As Japan Goes All Out To Improve Ties With Beijing, India Fades Into Background
An Indo-Japanese automobile manufacturing plant in India
While India has been emphasising that the improvement in ties between China and Japan will not have a negative impact on its relationship with the latter, recent trends in trade and investments indicate otherwise.
Japanese Prime Minister Shinzo Abe has asked Chinese President Xi Jinping to visit Japan twice this year as Tokyo seeks to further improve relations with Beijing through a series of top-level meetings, diplomatic sources told The Japan Times on Monday. If Xi does visit Japan twice this year, he will become the first Chinese president to do so since Hu Jintao in 2008.
In October 2018, India's External Affairs Ministry expressed confidence that the improvement in ties between China and Japan would not have a negative bearing on its relation with Tokyo.
But some foreign policy observers are of the view that the growing camaraderie between Japan and China is a clear indication of trouble in India's proposed collaboration with Japan on infrastructure projects, especially in African nations.
India and Japan decided to come together to take advantage of the growing scepticism over China's Belt and Road Initiative (BRI) and the associated heavy debt loads taken on by countries such as Angola, the Republic of Congo and Ethiopia.
According to figures published on 14 November by Moody's Investors Service, annual Chinese lending to sub-Saharan governments is now more than $10 billion as compared with less than $1 billion in 2001.
"In 2017, India and Japan together announced the Asia-Africa Economic Growth Corridor (AAEGC), to extend joint infrastructure funding to Asian and African countries. However, in June 2018, Japanese Prime Minister Abe reversed course to offer to work with China in third countries to develop infrastructure. Fifty such collaboration projects were announced during his visit to China in October 2018, including a rail project in Thailand. AAEGC has receded into the background. Japan is now on board the BRI," notes Shyam Sharan, a former foreign secretary and current senior fellow at the Centre for Policy Research.
India's ambitions in Africa and beyond may further erode with the renewed focus of Japanese firms on China. Japanese companies have bestowed a lot of confidence in the "China 2025" vision, as it offers them a bundle of opportunities in sectors like artificial intelligence, electric vehicles and quantum computing. On the other hand, India's tax and investment environment poses some concerns to Japanese firms, according to the Joint Report of the India-Japan Business Leaders Forum 2018.
"While Japanese FDI into India has increased significantly from about $85 million in 2006-07 to $4.7 billion in 2016-17, the anticipated surge in Japanese FDI has not materialised… With China once again emerging as an attractive destination for Japanese investment, India may be pushed to margins," Shyam Sharan added.
Going by the data published by India's Ministry of External Affairs, Japan's direct investment in India 2017-18 dropped to $1.6 billion.
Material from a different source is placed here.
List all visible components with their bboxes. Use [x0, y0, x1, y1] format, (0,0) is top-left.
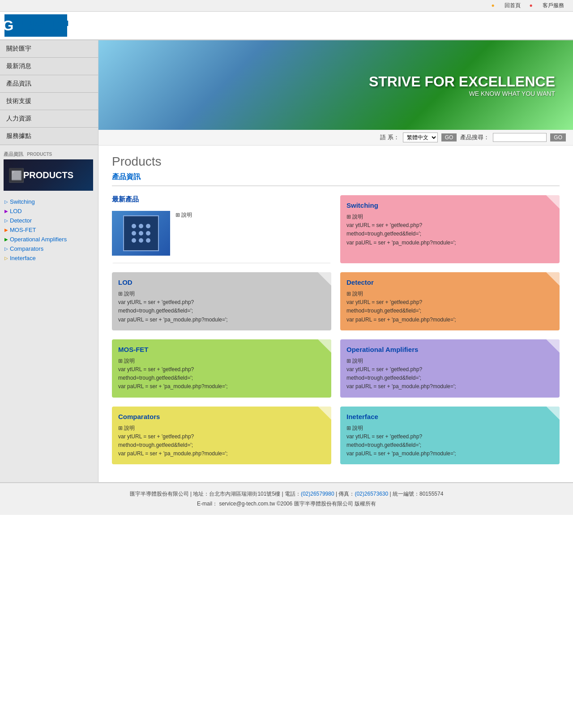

To add to India's worry, the latest survey of Japanese manufacturing companies, conducted by the Japan Bank for International Cooperation (JBIC) in 2018, concluded that China has replaced India at the top of the list of most promising countries/regions for overseas business over the medium term.
China took first place on the list for the first time in five years. Its percentage share rose 3.7 points from the previous year to 45.7 per cent. Over 90 percent of companies that named China as a promising country said that it is promising in terms of sales, adding that they have high expectations regarding China as a huge market. India, which came in first place for the third consecutive year until last year, fell to second place this year.